United Kingdom Mussorgsky, Khovanshchina: Soloists, Orchestra and Chorus of Opéra National de Paris, Michail Jurowski (conductor), Opéra Bastille, Paris, 9.2.2013 (SRT)
Prince Ivan Khovansky – Gleb Nikolsky
Prince Andrei Khovansky – Vladimir Galouzine
Prince Golitsyn – Vsevolod Grivnov
Shaklovity – Sergey Murzaev
Dosifei – Orlin Anastassov
Marfa – Larissa Diadkova
Susanna – Marina Lapina
Emma – Nataliya Tymchenko
Clerk – Vadim Zaplechny
Andrei Serban (director)
Khovanshchina, Act 1,(c) Opera National de Paris
I took myself to Paris for a few days in February and spent a few days exploring the musical scene there. It’s incredibly rich, even by the standards of most western capitals. From the two Opéra houses to the Salle Pleyel, the Cité de la Musique and umpteen calling points in between, there’s an enormous amount going on. My first stop was the last performance in the run of Khovanshchina at the Opera Bastille. I’ve always liked the Bastille. Some singers compare it to shouting in a barn, but the sightlines and the acoustics are, to me at least, absolutely spot-on, and it helps that it also has late 20th century standards of comfort for the audience.
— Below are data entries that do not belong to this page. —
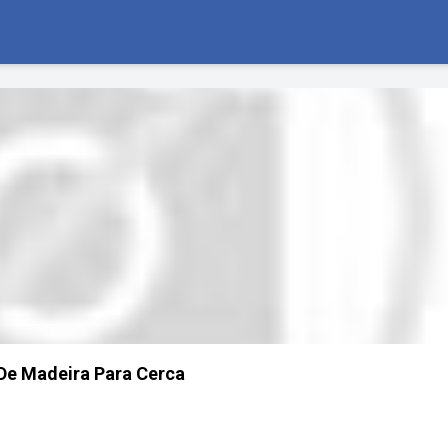
De Madeira Para Cerca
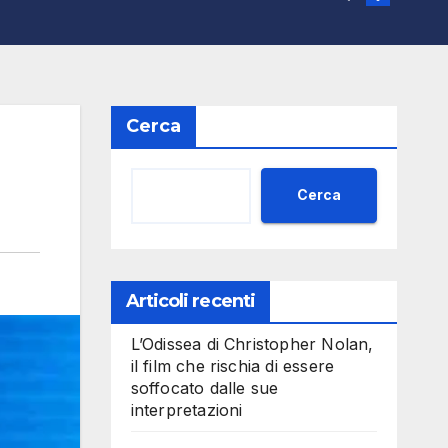
Cerca
Cerca
Articoli recenti
L’Odissea di Christopher Nolan,
il film che rischia di essere
soffocato dalle sue
interpretazioni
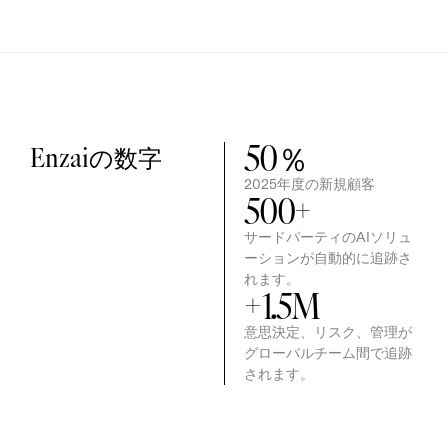
50
％
Enzaiの数字
2025年度の新規顧客
500
+
サードパーティのAIソリュ
ーションが自動的に追跡さ
れます。
+
1.5
M
意思決定、リスク、管理が
グローバルチーム間で追跡
されます。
As you can see from the cast list, the Opéra went out of their way to create a Russian spectacular for this most Russian of operas, which was given mainly in Shostakovich’s completion. Gleb Nikolsky radiated dramatic and vocal authority in the title role, and he wasn’t above using colloquial slurs to underline the (admittedly few) touches of humour with which Mussorgsky enlivens the character of the Streltsy chief. As his son, Vladimir Galouzine’s turbo-charged baritenor was hair-raising, creating a thrillingly dramatic sound for all of his scenes, though he is surely a little wasted in a role like this that is given so little singing time. Orlin Anastassov sang very impressively as Dosifei, the repository of spiritual and moral authority in the opera. He is rather young of face and of voice to really convince as the grizzled monk, but he approached the music with a bel canto ear for line and beauty that was very attractive, if not necessarily authentic. Sergey Murzaev invested the Boyar Shaklovity with real power and urgency, his Act 3 aria becoming one of the highlights of the evening. In this opera of many basses, he was the finest. Vsevolod Grivnov trod the fine line between the pathetic and the heroic in his portrayal of Golitsyn, reminding us that this is a character whose greatness is now behind him.
Among the women, Marina Lapina was appropriately histrionic as Susanna, and Nataliya Tymchenko’s Emman was sympathetic, but all had to give way before the supremely authoritative Larissa Diadkova as Marfa. She is perhaps a little too long in the tooth to be convincing as the ardent lover, but she brought astounding vocal intensity to the character, carrying all before her in each of her scenes. The fortune telling scene, in particular, with the combination of her voice and the eerie orchestration, made the scalp prickle. She is a truly astounding practitioner of Russian opera, and it was wonderful to hear her in territory which she has made her own.
The orchestra and chorus sounded very convincingly Russian, no doubt due to the contribution of Jurowski’s conducting. Andrei Serban’s broadly tradition production relied on handsome costumes, lush interiors and forbiddingly bare outdoor scenes. His use of colour, particularly reds and blacks, worked very well, though he shouldn’t have felt the need to accompany nearly all of the monologues and duets with dumb shows from members of the chorus. Why couldn’t he just trust the drama? Otherwise, though, it was a very impressive evening.